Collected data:
□ □ □ □ □

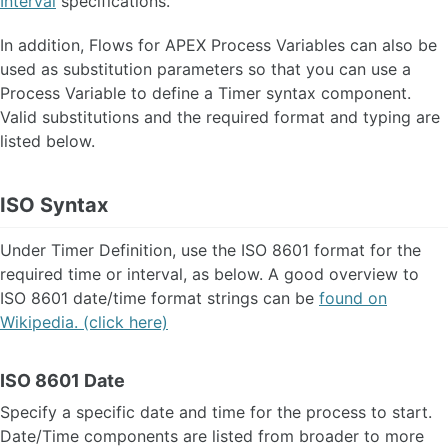
Interval
specifications.
Event Logging and Auditing
Configuration Parameter
In addition, Flows for APEX Process Variables can also be
About Timers and Scheduling
used as substitution parameters so that you can use a
About Subflows 🆕
Process Variable to define a Timer syntax component.
Model Versioning
Valid substitutions and the required format and typing are
Timestamps and Timezones
listed below.
Transaction Model
REST API
ISO Syntax
Workflow Engine API
Under Timer Definition, use the ISO 8601 format for the
Workflow Engine Admin API
required time or interval, as below. A good overview to
Process Variable System API
ISO 8601 date/time format strings can be
found on
Wikipedia. (click here)
ORACLE APEX PLUG-INS
ISO 8601 Date
FAQ
Specify a specific date and time for the process to start.
OTHER VERSIONS
Date/Time components are listed from broader to more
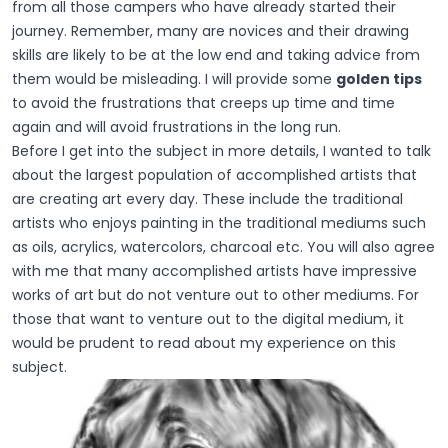
from all those campers who have already started their
journey. Remember, many are novices and their drawing
skills are likely to be at the low end and taking advice from
them would be misleading. I will provide some
golden tips
to avoid the frustrations that creeps up time and time
again and will avoid frustrations in the long run.
Before I get into the subject in more details, I wanted to talk
about the largest population of accomplished artists that
are creating art every day. These include the traditional
artists who enjoys painting in the traditional mediums such
as oils, acrylics, watercolors, charcoal etc. You will also agree
with me that many accomplished artists have impressive
works of art but do not venture out to other mediums. For
those that want to venture out to the digital medium, it
would be prudent to read about my experience on this
subject.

□ □ □ □ □

◆ **Work item**:
Repeat the records in full and exactly, leaving every picture out.

◆ **Completed exercise**:
Interval
specifications.
Event Logging and Auditing
Configuration Parameter
In addition, Flows for APEX Process Variables can also be
About Timers and Scheduling
used as substitution parameters so that you can use a
About Subflows 🆕
Process Variable to define a Timer syntax component.
Model Versioning
Valid substitutions and the required format and typing are
Timestamps and Timezones
listed below.
Transaction Model
REST API
ISO Syntax
Workflow Engine API
Under Timer Definition, use the ISO 8601 format for the
Workflow Engine Admin API
required time or interval, as below. A good overview to
Process Variable System API
ISO 8601 date/time format strings can be
found on
Wikipedia. (click here)
ORACLE APEX PLUG-INS
ISO 8601 Date
FAQ
Specify a specific date and time for the process to start.
OTHER VERSIONS
Date/Time components are listed from broader to more
from all those campers who have already started their
journey. Remember, many are novices and their drawing
skills are likely to be at the low end and taking advice from
them would be misleading. I will provide some
golden tips
to avoid the frustrations that creeps up time and time
again and will avoid frustrations in the long run.
Before I get into the subject in more details, I wanted to talk
about the largest population of accomplished artists that
are creating art every day. These include the traditional
artists who enjoys painting in the traditional mediums such
as oils, acrylics, watercolors, charcoal etc. You will also agree
with me that many accomplished artists have impressive
works of art but do not venture out to other mediums. For
those that want to venture out to the digital medium, it
would be prudent to read about my experience on this
subject.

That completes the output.